Hi,
I’m currently trying to work on a prototype change to address a previously mentioned issue: How to support heterogeneous memories - hardware-backends - PyTorch Developer Mailing List
To do this, I am taking the approach mentioned in this post - trying to add an additional default argument to tensor constructors (e.g. zeros(), etc.). I can make the changes to the APIs, native_functions.yaml, etc. but I do end up hitting several issues.
I looked for some previous work, and found the commit adding the commit adding pin_memory to the TensorOptions, but it seems a fair amount has changed since then.
My approach so far has been to update all TensorFactories methods, update native_functions.yaml, update TensorOptions and torchgen code relating to parsing/building tensoroptions, update derivatives.yaml, and various other small changes to glue all changes together.
Some of the issues I have hit are:
- Some of the methods I would want to add this new argument to are listed in torchgen/aoti/fallback_ops.py. This results in torchgen/gen.py#L2424 being thrown, which is a bit confusing to me wrt. how to address it. Indeed, it seems by case would be (2), but I’m not too clear on what the listed steps actually entail (e.g. adding the shim, what/where is the version number to bump?, etc.)

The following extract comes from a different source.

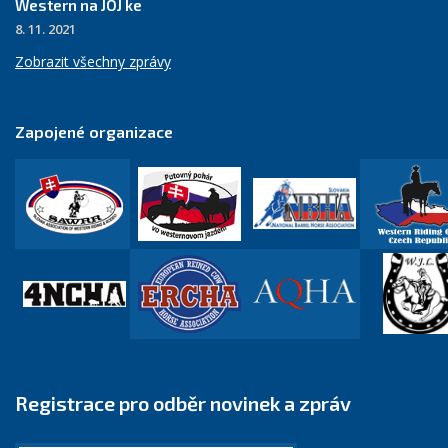
Western na JOJ ke
8. 11. 2021
Zobrazit všechny zprávy
Zapojené organizace
Registrace pro odběr novinek a zpráv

- Additionally, if I bypass issue (1) by just omitting these methods for now, I still hit other issues at the code generation stage of build. For example, the gen_python_functions.py hitting an error where it finds the empty.out overload, but can’t find a matching empty function. This seems to be because it doesn’t expect empty.out to have my extra argument, and can only find empty with the extra argument. But I’m not sure why this is occurring.
Is there any advice or info on how to go about changing these fairly fundamental APIs? The code generation etc. seems to complicate such things a lot, even if it’s adding just a new default argument.
Please feel free to ask for any extra useful info, I wanted to try not to include too much extraneous detail for readability.